Ils couraient tous les deux ensemble.

     LE SAINT JOUR DE PAQUES (B)

 

Evangile de Jésus Christ selon saint Jean 20, 1-9 

Le premier jour de la semaine, Marie Madeleine se rend au tombeau de grand matin, alors qu’il fait encore sombre. Elle voit que la pierre a été enlevée du tombeau. Elle court donc trouver Simon-Pierre et l’autre disciple, celui que Jésus aimait, et elle leur dit : « On a enlevé le Seigneur de son tombeau, et nous ne savons pas où on l’a mis ». Pierre partit donc avec l’autre disciple pour se rendre au tombeau.

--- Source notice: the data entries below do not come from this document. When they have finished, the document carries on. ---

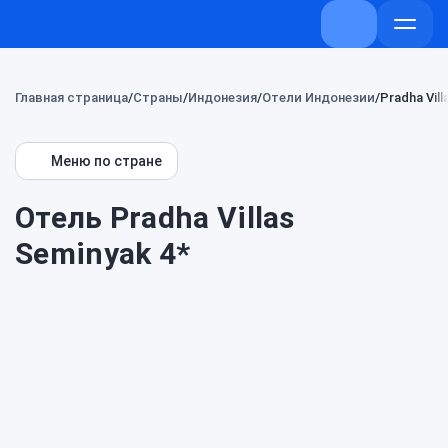
+7 (800) 707-7
Откры
меню
Главная страница
Страны
Индонезия
Отели Индонезии
Pradha Vil
Меню по стране
Отель Pradha Villas
Seminyak 4*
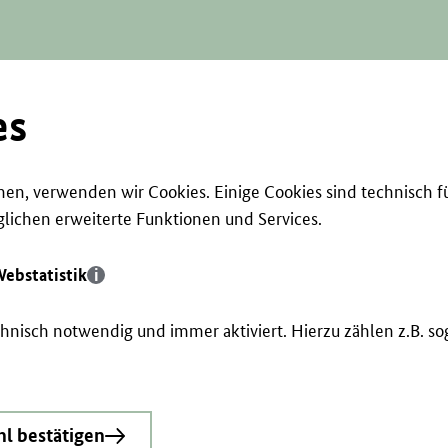
es
en, verwenden wir Cookies. Einige Cookies sind technisch f
ichen erweiterte Funktionen und Services.
ebstatistik
echnisch notwendig und immer aktiviert. Hierzu zählen z.B. 
l bestätigen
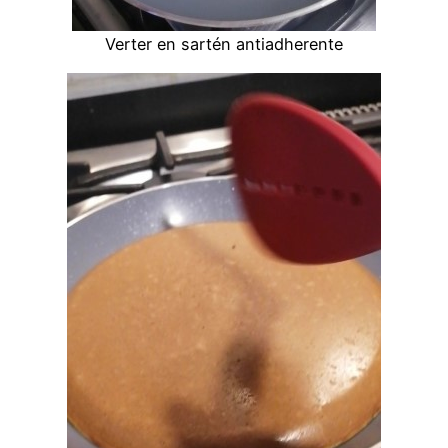
Verter en sartén antiadherente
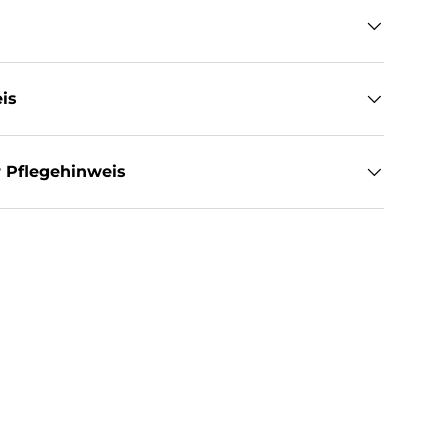
is
 Pflegehinweis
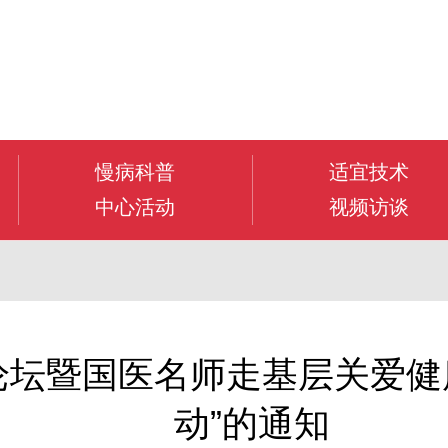
慢病科普
适宜技术
中心活动
视频访谈
展论坛暨国医名师走基层关爱
动”的通知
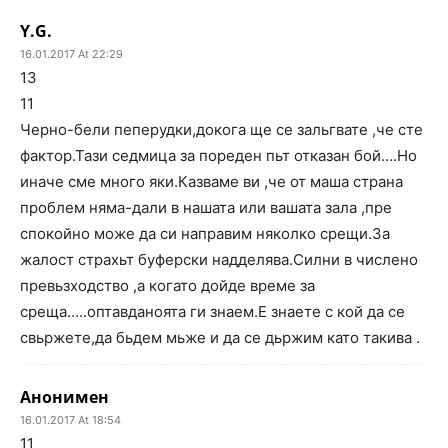
Y.G.
16.01.2017 At 22:29
13
11
Черно-бели пеперудки,докога ще се зальгвате ,че сте
фактор.Тази седмица за пореден пьт отказан бой….Но
иначе сме много яки.Казваме ви ,че от маша страна
проблем няма-дали в нашата или вашата зала ,пре
спокойно може да си направим няколко срещи.За
жалост страхьт буферски надделява.Силни в числено
превьзходство ,а когато дойде време за
среща…..оптавданоята ги знаем.Е знаете с кой да се
свьржете,да бьдем мьже и да се дьржим като такива .
Анонимен
16.01.2017 At 18:54
11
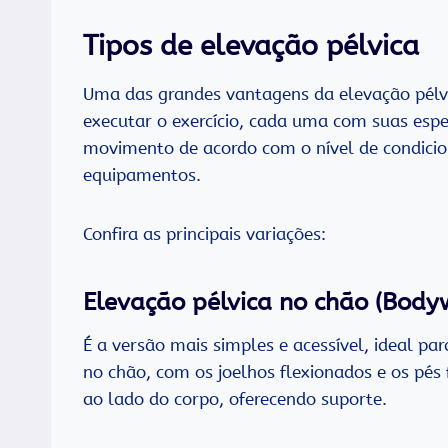
Tipos de elevação pélvica
Uma das grandes vantagens da elevação pélv
executar o exercício, cada uma com suas espec
movimento de acordo com o nível de condicion
equipamentos.
Confira as principais variações:
Elevação pélvica no chão (Body
É a versão mais simples e acessível, ideal pa
no chão, com os joelhos flexionados e os pé
ao lado do corpo, oferecendo suporte.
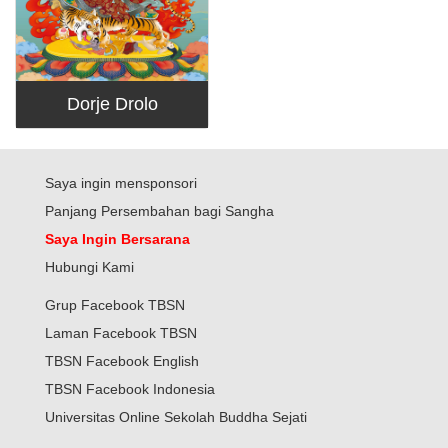
Dorje Drolo
Saya ingin mensponsori
Panjang Persembahan bagi Sangha
Saya Ingin Bersarana
Hubungi Kami
Grup Facebook TBSN
Laman Facebook TBSN
TBSN Facebook English
TBSN Facebook Indonesia
Universitas Online Sekolah Buddha Sejati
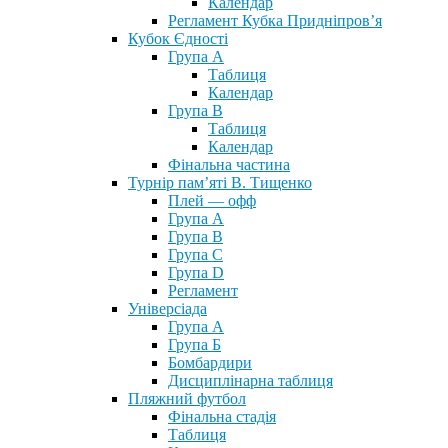
Календар
Регламент Кубка Придніпров’я
Кубок Єдності
Група А
Таблиця
Календар
Група В
Таблиця
Календар
Фінальна частина
Турнір пам’яті В. Тищенко
Плей — офф
Група А
Група B
Група С
Група D
Регламент
Універсіада
Група А
Група Б
Бомбардири
Дисциплінарна таблиця
Пляжний футбол
Фінальна стадія
Таблиця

Ils couraient tous les deux ensemble, mais l’autre disciples courut plus vite que Pierre et arriva le premier au tombeau. En se penchant, il voit que le linceul est resté là ; cependant il n’entre pas. Simon-Pierre, qui suivait, arrive à son tour. Il entre dans le tombeau, et il regarde le linceul resté là, et le linge qui avait recouvert la tête, non pas posé avec le linceul, mais roulé à part à sa place. C’est alors qu’entra l’autre disciple, lui qui était arrivé le premier au tombeau. Il vit et il crut. Jusque là, en effet, les disciples n’avaient pas vu que, d’après l’Ecriture, il fallait que Jésus ressuscite d’entre les morts.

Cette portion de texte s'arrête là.